## Exercise goal
From the first line to the last, repeat the data exactly but leave out the pictures.

## Material provided
____________________

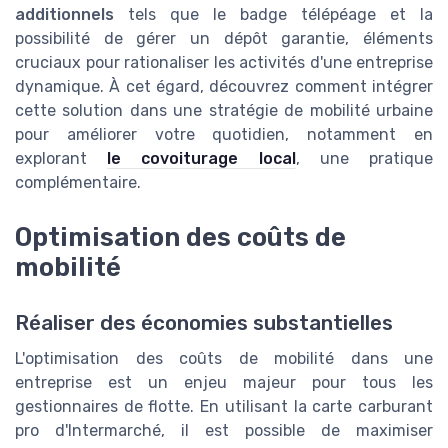
additionnels
tels que le badge télépéage et la
possibilité de gérer un dépôt garantie, éléments
cruciaux pour rationaliser les activités d'une entreprise
dynamique. À cet égard, découvrez comment intégrer
cette solution dans une stratégie de mobilité urbaine
pour améliorer votre quotidien, notamment en
explorant
le covoiturage local
, une pratique
complémentaire.
Optimisation des coûts de
mobilité
Réaliser des économies substantielles
L'optimisation des coûts de mobilité dans une
entreprise est un enjeu majeur pour tous les
gestionnaires de flotte. En utilisant la carte carburant
pro d'Intermarché, il est possible de maximiser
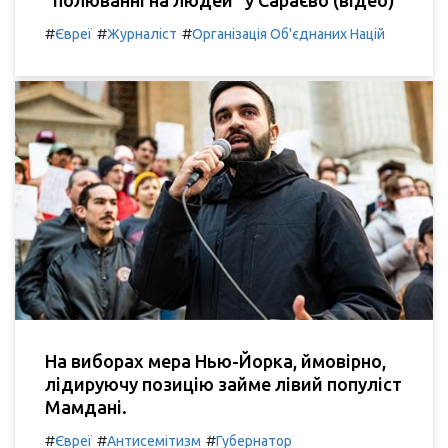
#
#
#
Євреї
Журналіст
Організація Об'єднаних Націй
На виборах мера Нью-Йорка, ймовірно,
лідируючу позицію займе лівий популіст
Мамдані.
#
#
#
Євреї
Антисемітизм
Губернатор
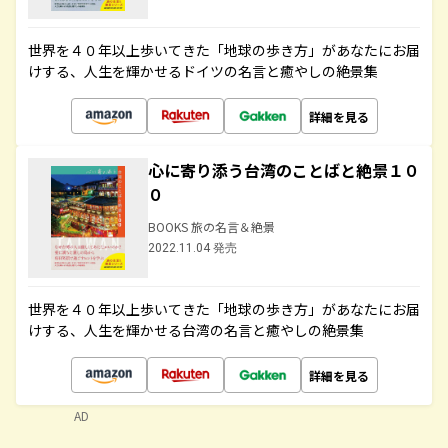
世界を４０年以上歩いてきた「地球の歩き方」があなたにお届
けする、人生を輝かせるドイツの名言と癒やしの絶景集
詳細を見る
心に寄り添う台湾のことばと絶景１０
０
BOOKS 旅の名言＆絶景
2022.11.04 発売
世界を４０年以上歩いてきた「地球の歩き方」があなたにお届
けする、人生を輝かせる台湾の名言と癒やしの絶景集
詳細を見る
AD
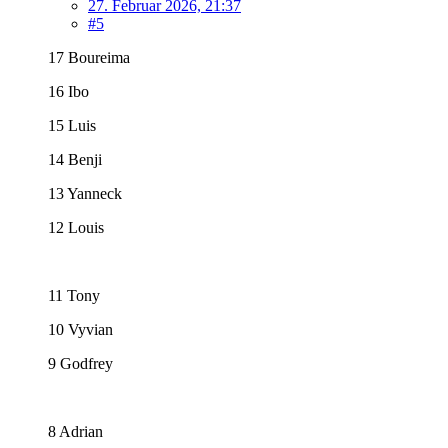
27. Februar 2026, 21:37
#5
17 Boureima
16 Ibo
15 Luis
14 Benji
13 Yanneck
12 Louis
11 Tony
10 Vyvian
9 Godfrey
8 Adrian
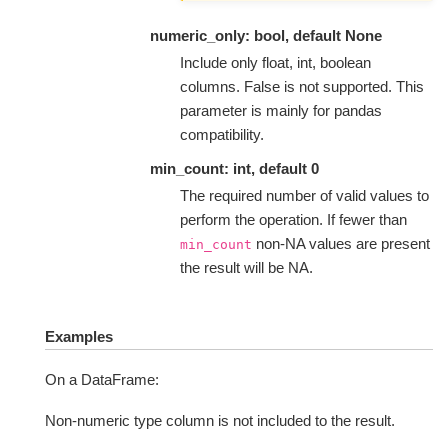
numeric_only: bool, default None
Include only float, int, boolean
columns. False is not supported. This
parameter is mainly for pandas
compatibility.
min_count: int, default 0
The required number of valid values to
perform the operation. If fewer than
non-NA values are present
min_count
the result will be NA.
Examples
On a DataFrame:
Non-numeric type column is not included to the result.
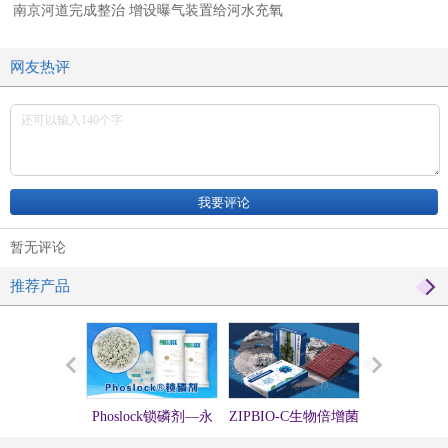
南京河道完成整治 增设曝气装置给河水充氧
网友热评
暂无评论
推荐产品
Phoslock锁磷剂—永
ZIPBIO-C生物倍增菌
硅微囊活化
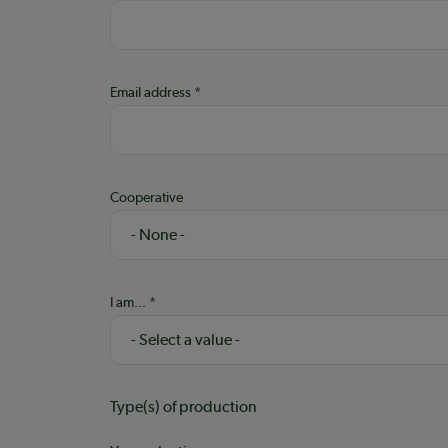
Email address
Cooperative
I am...
Type(s) of production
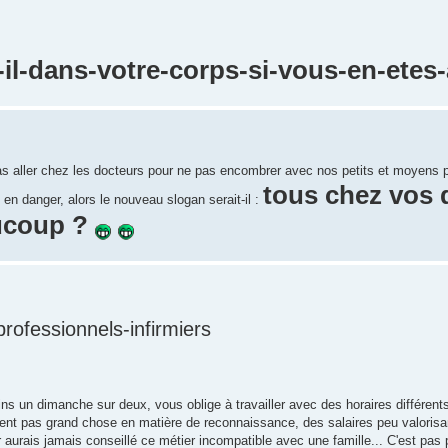
il-dans-votre-corps-si-vous-en-etes-
ait pas aller chez les docteurs pour ne pas encombrer avec nos petits et moyens
tous chez vos 
en danger, alors le nouveau slogan serait-il :
ucoup ?
ofessionnels-infirmiers
s un dimanche sur deux, vous oblige à travailler avec des horaires différents
ent pas grand chose en matière de reconnaissance, des salaires peu valoris
ur aurais jamais conseillé ce métier incompatible avec une famille... C'est pas 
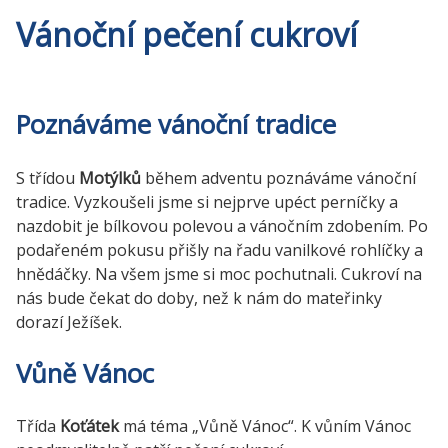
Vánoční pečení cukroví
Poznáváme vánoční tradice
S třídou
Motýlků
během adventu poznáváme vánoční
tradice. Vyzkoušeli jsme si nejprve upéct perníčky a
nazdobit je bílkovou polevou a vánočním zdobením. Po
podařeném pokusu přišly na řadu vanilkové rohlíčky a
hnědáčky. Na všem jsme si moc pochutnali. Cukroví na
nás bude čekat do doby, než k nám do mateřinky
dorazí Ježíšek.
Vůně Vánoc
Třída
Koťátek
má téma „Vůně Vánoc“. K vůním Vánoc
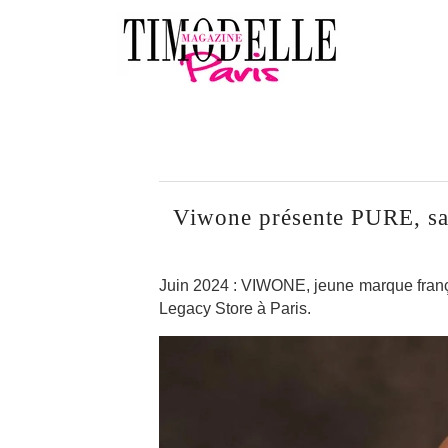
Viwone présente PURE, sa
Juin 2024 : VIWONE, jeune marque fran
Legacy Store à Paris.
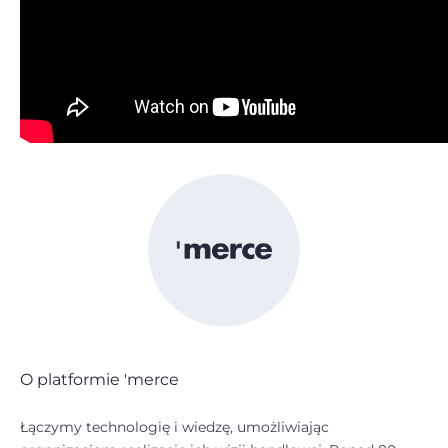
O platformie 'merce
Łączymy technologię i wiedzę, umożliwiając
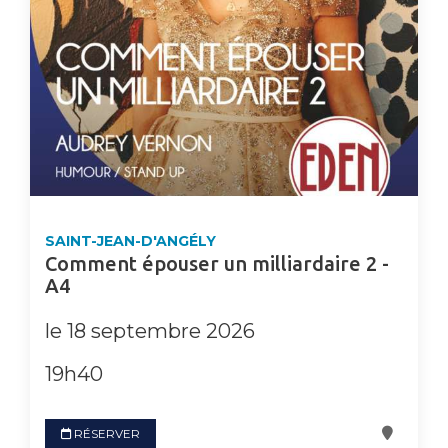
SAINT-JEAN-D'ANGÉLY
Comment épouser un milliardaire 2 -
A4
le 18 septembre 2026
19h40
RÉSERVER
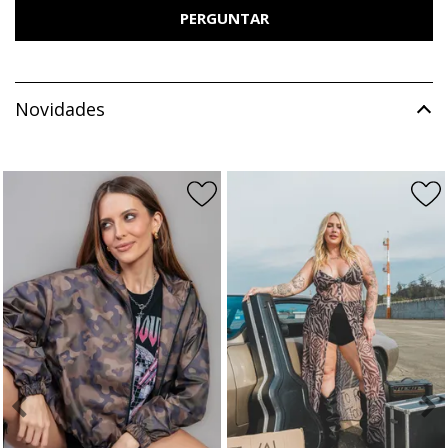
PERGUNTAR
Novidades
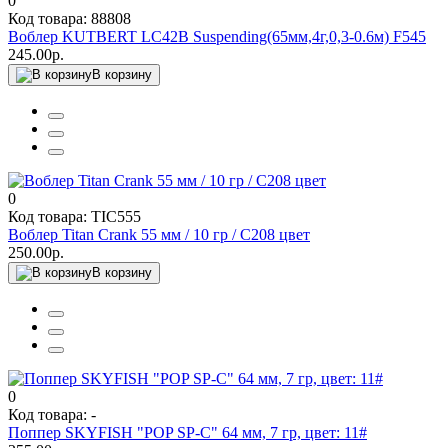
0
Код товара: 88808
Воблер KUTBERT LC42B Suspending(65мм,4г,0,3-0.6м) F545
245.00р.
В корзину
0
Код товара: TIC555
Воблер Titan Crank 55 мм / 10 гр / C208 цвет
250.00р.
В корзину
0
Код товара: -
Поппер SKYFISH "POP SP-C" 64 мм, 7 гр, цвет: 11#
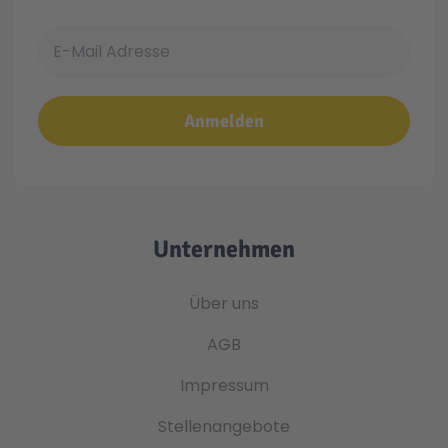
E-Mail Adresse
Anmelden
Unternehmen
Über uns
AGB
Impressum
Stellenangebote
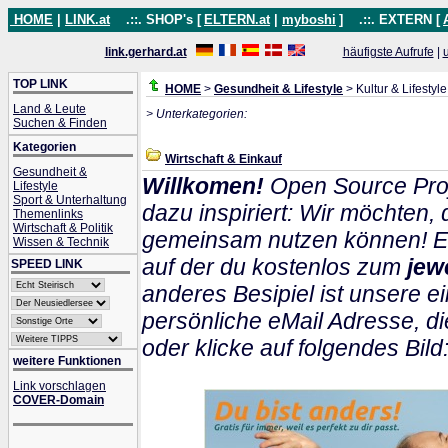
HOME
|
LINK.at
.::. SHOP's [
ELTERN.at
|
myboshi
]
.::. EXTERN [
link.gerhard.at
häufigste Aufrufe
|
TOP LINK
HOME
>
Gesundheit & Lifestyle
> Kultur & Lifestyle
Land & Leute
> Unterkategorien:
Suchen & Finden
Kategorien
Wirtschaft & Einkauf
Gesundheit &
Willkomen!
Open Source Proj
Lifestyle
Sport & Unterhaltung
dazu inspiriert: Wir möchten
Themenlinks
Wirtschaft & Politik
gemeinsam nutzen können! Ein
Wissen & Technik
auf der du kostenlos zum
jew
SPEED LINK
anderes Besipiel ist unsere ei
persönliche eMail Adresse, di
oder klicke auf folgendes Bild
weitere Funktionen
Link vorschlagen
COVER-Domain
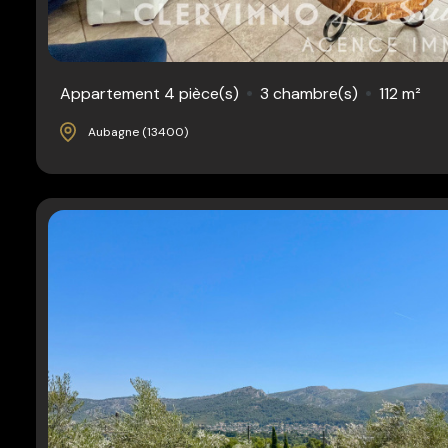
Appartement 4 pièce(s)
3 chambre(s)
112 m²
Aubagne (13400)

____________________

## Response to this exercise
additionnels
tels que le badge télépéage et la
possibilité de gérer un dépôt garantie, éléments
cruciaux pour rationaliser les activités d'une entreprise
dynamique. À cet égard, découvrez comment intégrer
cette solution dans une stratégie de mobilité urbaine
pour améliorer votre quotidien, notamment en
explorant
le covoiturage local
, une pratique
complémentaire.
Optimisation des coûts de
mobilité
Réaliser des économies substantielles
L'optimisation des coûts de mobilité dans une
entreprise est un enjeu majeur pour tous les
gestionnaires de flotte. En utilisant la carte carburant
pro d'Intermarché, il est possible de maximiser
#
#
#
Євреї
Журналіст
Організація Об'єднаних Націй
На виборах мера Нью-Йорка, ймовірно,
лідируючу позицію займе лівий популіст
Мамдані.
#
#
#
Євреї
Антисемітизм
Губернатор
世界を４０年以上歩いてきた「地球の歩き方」があなたにお届
けする、人生を輝かせるドイツの名言と癒やしの絶景集
詳細を見る
心に寄り添う台湾のことばと絶景１０
０
BOOKS 旅の名言＆絶景
2022.11.04 発売
世界を４０年以上歩いてきた「地球の歩き方」があなたにお届
けする、人生を輝かせる台湾の名言と癒やしの絶景集
詳細を見る
AD
27. Februar 2026, 21:37
#5
17 Boureima
16 Ibo
15 Luis
14 Benji
13 Yanneck
12 Louis
11 Tony
10 Vyvian
9 Godfrey
8 Adrian
numeric_only: bool, default None
Include only float, int, boolean
columns. False is not supported. This
parameter is mainly for pandas
compatibility.
min_count: int, default 0
The required number of valid values to
perform the operation. If fewer than
non-NA values are present
min_count
the result will be NA.
Examples
On a DataFrame:
Non-numeric type column is not included to the result.
南京河道完成整治 增设曝气装置给河水充氧
网友热评
暂无评论
推荐产品
Phoslock锁磷剂—永
ZIPBIO-C生物倍增菌
硅微囊活化
Email address
Cooperative
I am...
Type(s) of production
il-dans-votre-corps-si-vous-en-etes-
ait pas aller chez les docteurs pour ne pas encombrer avec nos petits et moyens
tous chez vos 
en danger, alors le nouveau slogan serait-il :
ucoup ?
ofessionnels-infirmiers
s un dimanche sur deux, vous oblige à travailler avec des horaires différents
ent pas grand chose en matière de reconnaissance, des salaires peu valoris
ur aurais jamais conseillé ce métier incompatible avec une famille... C'est pas 
Vánoční pečení cukroví
Poznáváme vánoční tradice
S třídou
Motýlků
během adventu poznáváme vánoční
tradice. Vyzkoušeli jsme si nejprve upéct perníčky a
nazdobit je bílkovou polevou a vánočním zdobením. Po
podařeném pokusu přišly na řadu vanilkové rohlíčky a
hnědáčky. Na všem jsme si moc pochutnali. Cukroví na
nás bude čekat do doby, než k nám do mateřinky
dorazí Ježíšek.
Vůně Vánoc
Třída
Koťátek
má téma „Vůně Vánoc“. K vůním Vánoc
Viwone présente PURE, sa
Juin 2024 : VIWONE, jeune marque fran
Legacy Store à Paris.
O platformie 'merce
Łączymy technologię i wiedzę, umożliwiając
SAINT-JEAN-D'ANGÉLY
Comment épouser un milliardaire 2 -
A4
le 18 septembre 2026
19h40
RÉSERVER
PERGUNTAR
Novidades
0
Код товара: 88808
Воблер KUTBERT LC42B Suspending(65мм,4г,0,3-0.6м) F545
245.00р.
В корзину
0
Код товара: TIC555
Воблер Titan Crank 55 мм / 10 гр / C208 цвет
250.00р.
В корзину
0
Код товара: -
Поппер SKYFISH "POP SP-C" 64 мм, 7 гр, цвет: 11#
E-Mail Adresse
Anmelden
Unternehmen
Über uns
AGB
Impressum
Stellenangebote
HOME
|
LINK.at
.::. SHOP's [
ELTERN.at
|
myboshi
]
.::. EXTERN [
link.gerhard.at
häufigste Aufrufe
|
TOP LINK
HOME
>
Gesundheit & Lifestyle
> Kultur & Lifestyle
Land & Leute
> Unterkategorien:
Suchen & Finden
Kategorien
Wirtschaft & Einkauf
Gesundheit &
Willkomen!
Open Source Proj
Lifestyle
Sport & Unterhaltung
dazu inspiriert: Wir möchten
Themenlinks
Wirtschaft & Politik
gemeinsam nutzen können! Ein
Wissen & Technik
auf der du kostenlos zum
jew
SPEED LINK
anderes Besipiel ist unsere ei
persönliche eMail Adresse, di
oder klicke auf folgendes Bild
weitere Funktionen
Link vorschlagen
COVER-Domain
Appartement 4 pièce(s)
3 chambre(s)
112 m²
Aubagne (13400)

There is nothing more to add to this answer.